> PROBLEM REQUIREMENTS
Among the lines below, keep only those from the one containing "сочно. Даже котлетки" through the one containing "удовольствием съел похожий", and reproduce them exactly.

> DATASET
---+---
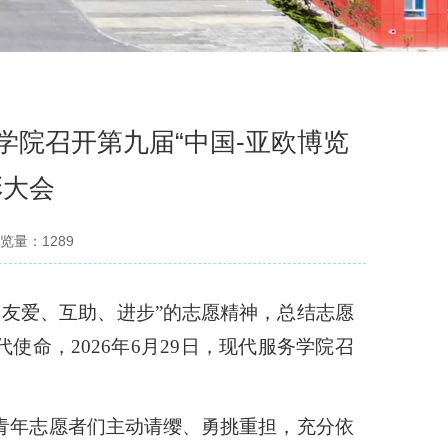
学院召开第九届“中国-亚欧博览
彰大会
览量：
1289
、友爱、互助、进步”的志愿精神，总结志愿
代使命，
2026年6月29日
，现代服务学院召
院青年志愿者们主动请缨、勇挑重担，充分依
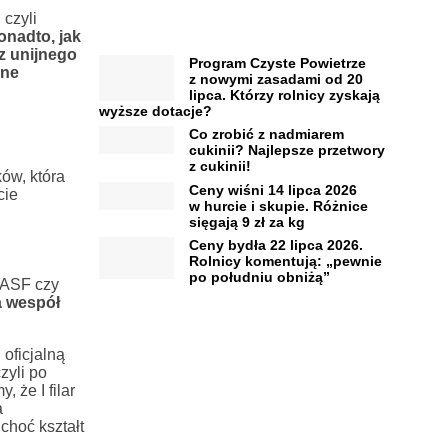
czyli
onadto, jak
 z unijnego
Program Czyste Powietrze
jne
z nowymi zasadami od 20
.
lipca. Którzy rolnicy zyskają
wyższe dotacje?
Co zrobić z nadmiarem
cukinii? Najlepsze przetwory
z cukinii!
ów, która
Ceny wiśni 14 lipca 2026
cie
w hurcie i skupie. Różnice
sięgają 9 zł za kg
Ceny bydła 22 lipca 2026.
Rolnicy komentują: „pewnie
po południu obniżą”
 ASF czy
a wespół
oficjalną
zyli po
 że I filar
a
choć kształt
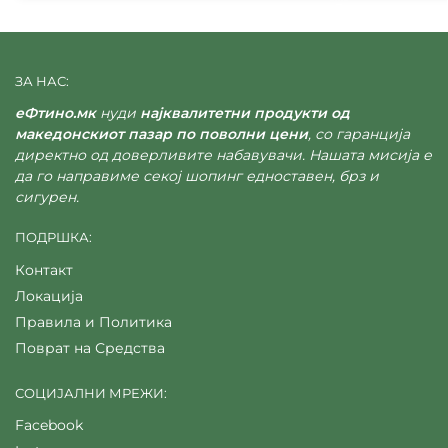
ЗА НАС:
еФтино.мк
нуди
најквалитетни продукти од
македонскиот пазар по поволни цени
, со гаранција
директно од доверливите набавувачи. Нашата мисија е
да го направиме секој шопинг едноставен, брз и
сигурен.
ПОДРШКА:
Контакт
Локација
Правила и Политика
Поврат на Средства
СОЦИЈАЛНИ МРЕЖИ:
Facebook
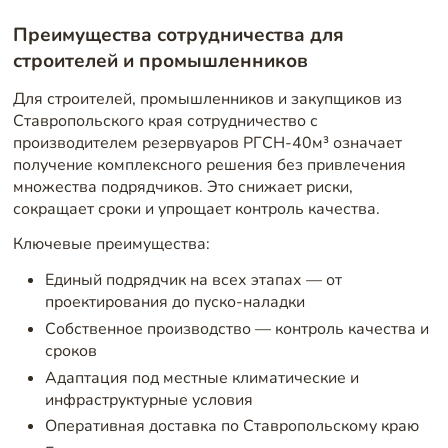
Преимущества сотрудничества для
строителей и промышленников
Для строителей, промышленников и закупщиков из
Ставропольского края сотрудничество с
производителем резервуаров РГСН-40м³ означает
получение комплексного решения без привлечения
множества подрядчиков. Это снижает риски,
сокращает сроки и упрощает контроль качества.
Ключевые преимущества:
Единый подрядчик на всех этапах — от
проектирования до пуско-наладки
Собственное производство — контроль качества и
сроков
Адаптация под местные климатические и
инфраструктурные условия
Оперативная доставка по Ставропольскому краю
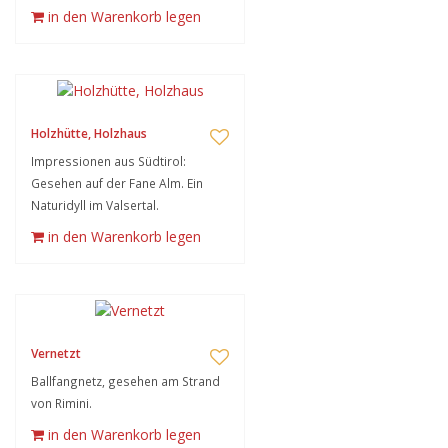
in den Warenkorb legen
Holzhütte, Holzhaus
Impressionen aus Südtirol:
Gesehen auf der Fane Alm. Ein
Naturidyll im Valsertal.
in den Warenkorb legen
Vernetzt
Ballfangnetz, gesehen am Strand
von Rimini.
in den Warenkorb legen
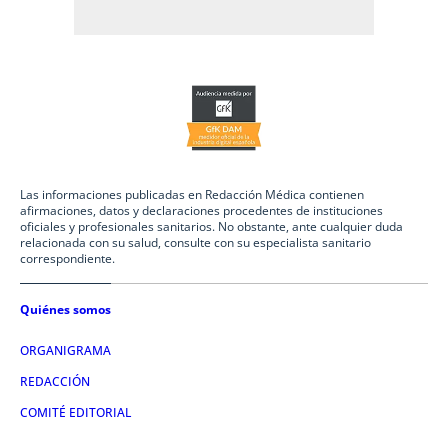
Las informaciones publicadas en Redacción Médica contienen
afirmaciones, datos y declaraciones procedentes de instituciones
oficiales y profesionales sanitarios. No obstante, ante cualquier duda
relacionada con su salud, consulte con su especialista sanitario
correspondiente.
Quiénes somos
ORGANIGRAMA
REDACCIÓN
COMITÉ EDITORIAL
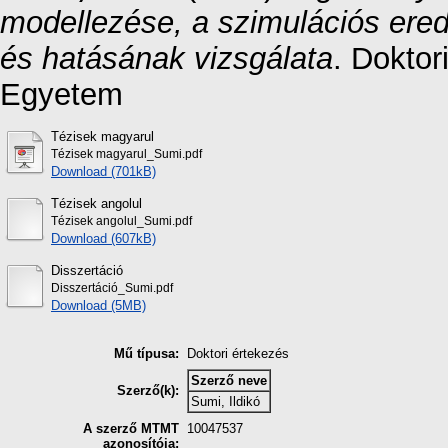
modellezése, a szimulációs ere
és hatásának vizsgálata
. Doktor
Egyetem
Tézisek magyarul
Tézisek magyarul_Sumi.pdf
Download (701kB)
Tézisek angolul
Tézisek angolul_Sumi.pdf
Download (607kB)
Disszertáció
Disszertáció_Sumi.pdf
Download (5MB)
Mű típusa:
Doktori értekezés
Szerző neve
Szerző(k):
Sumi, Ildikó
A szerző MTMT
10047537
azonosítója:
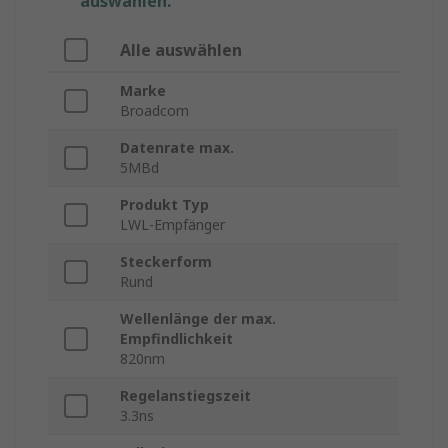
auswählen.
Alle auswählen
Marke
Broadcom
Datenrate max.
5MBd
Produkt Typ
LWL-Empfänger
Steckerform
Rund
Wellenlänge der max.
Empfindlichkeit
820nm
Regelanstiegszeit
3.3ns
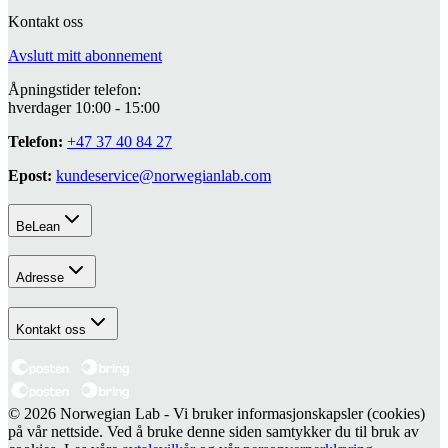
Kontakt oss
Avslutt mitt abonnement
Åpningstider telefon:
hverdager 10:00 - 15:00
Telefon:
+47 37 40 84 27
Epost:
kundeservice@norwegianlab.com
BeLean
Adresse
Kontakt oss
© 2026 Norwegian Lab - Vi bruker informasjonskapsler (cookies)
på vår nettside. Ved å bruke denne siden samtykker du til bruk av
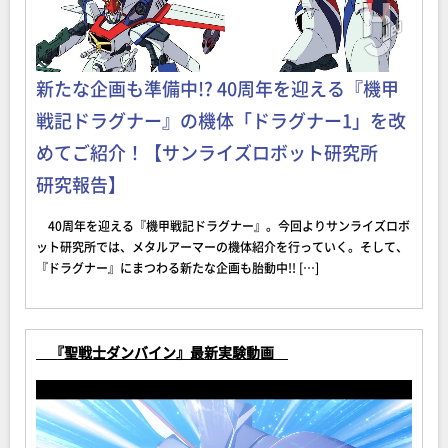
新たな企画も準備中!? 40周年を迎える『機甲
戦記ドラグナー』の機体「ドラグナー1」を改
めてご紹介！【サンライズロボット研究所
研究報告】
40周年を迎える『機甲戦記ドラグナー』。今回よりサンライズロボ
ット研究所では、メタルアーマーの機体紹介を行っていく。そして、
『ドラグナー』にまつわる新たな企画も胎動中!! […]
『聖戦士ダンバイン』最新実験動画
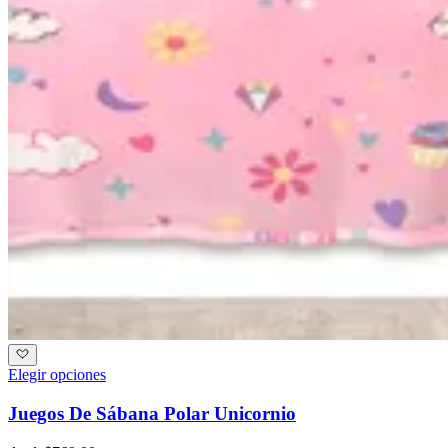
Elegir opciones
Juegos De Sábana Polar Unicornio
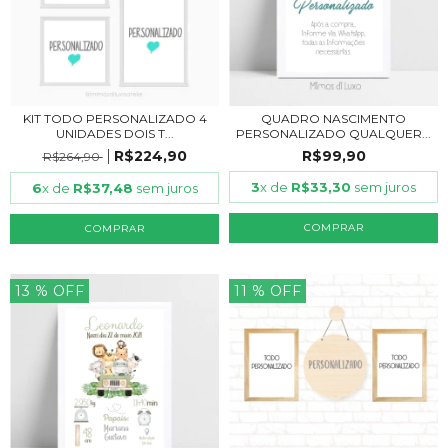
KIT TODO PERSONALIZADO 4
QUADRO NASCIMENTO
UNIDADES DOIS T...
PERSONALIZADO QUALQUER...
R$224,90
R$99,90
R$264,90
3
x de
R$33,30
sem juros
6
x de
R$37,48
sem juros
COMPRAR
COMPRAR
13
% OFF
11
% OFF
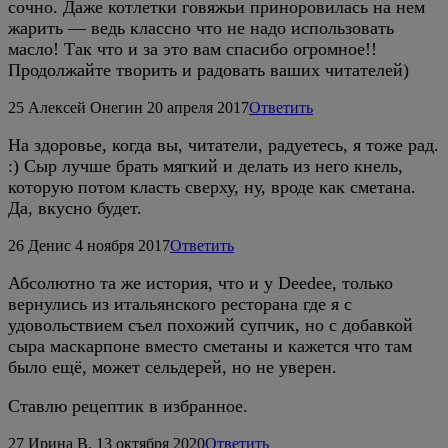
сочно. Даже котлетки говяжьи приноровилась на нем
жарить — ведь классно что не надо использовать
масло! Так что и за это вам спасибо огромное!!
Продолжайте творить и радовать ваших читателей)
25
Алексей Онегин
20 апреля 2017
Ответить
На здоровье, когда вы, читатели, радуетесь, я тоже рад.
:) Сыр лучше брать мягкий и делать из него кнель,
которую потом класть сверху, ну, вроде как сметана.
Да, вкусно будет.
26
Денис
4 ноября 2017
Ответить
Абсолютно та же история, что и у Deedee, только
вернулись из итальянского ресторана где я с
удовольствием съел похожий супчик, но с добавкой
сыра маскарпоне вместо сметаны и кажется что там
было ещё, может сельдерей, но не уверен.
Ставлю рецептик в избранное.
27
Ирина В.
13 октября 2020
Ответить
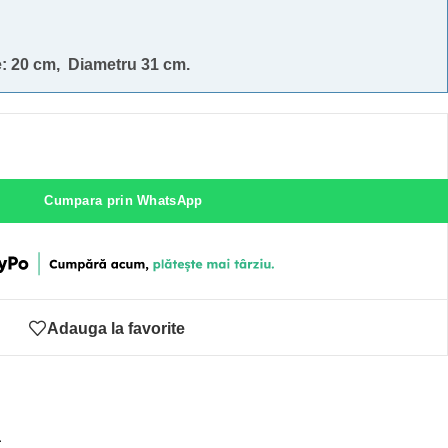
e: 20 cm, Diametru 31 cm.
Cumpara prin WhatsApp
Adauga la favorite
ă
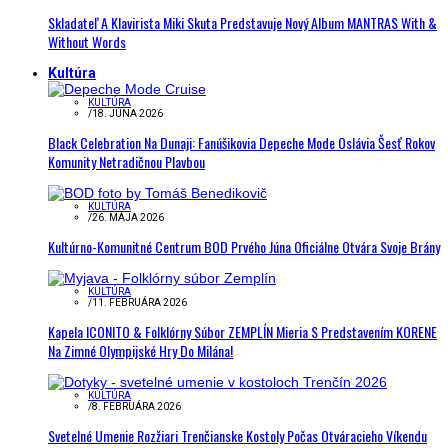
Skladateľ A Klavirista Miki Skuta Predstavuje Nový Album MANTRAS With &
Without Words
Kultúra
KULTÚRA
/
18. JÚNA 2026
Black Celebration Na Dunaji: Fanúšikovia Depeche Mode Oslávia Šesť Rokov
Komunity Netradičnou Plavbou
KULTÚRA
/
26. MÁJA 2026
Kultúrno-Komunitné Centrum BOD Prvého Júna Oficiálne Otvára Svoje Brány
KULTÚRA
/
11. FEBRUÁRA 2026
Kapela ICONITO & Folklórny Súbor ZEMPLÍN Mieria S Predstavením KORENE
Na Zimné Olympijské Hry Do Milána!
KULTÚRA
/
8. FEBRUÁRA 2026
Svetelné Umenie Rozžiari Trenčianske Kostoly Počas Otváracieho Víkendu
---+---
> SOLUTION TO THE EXERCISE
сочно. Даже котлетки говяжьи приноровилась на нем
жарить — ведь классно что не надо использовать
масло! Так что и за это вам спасибо огромное!!
Продолжайте творить и радовать ваших читателей)
25
Алексей Онегин
20 апреля 2017
Ответить
На здоровье, когда вы, читатели, радуетесь, я тоже рад.
:) Сыр лучше брать мягкий и делать из него кнель,
которую потом класть сверху, ну, вроде как сметана.
Да, вкусно будет.
26
Денис
4 ноября 2017
Ответить
Абсолютно та же история, что и у Deedee, только
вернулись из итальянского ресторана где я с
удовольствием съел похожий супчик, но с добавкой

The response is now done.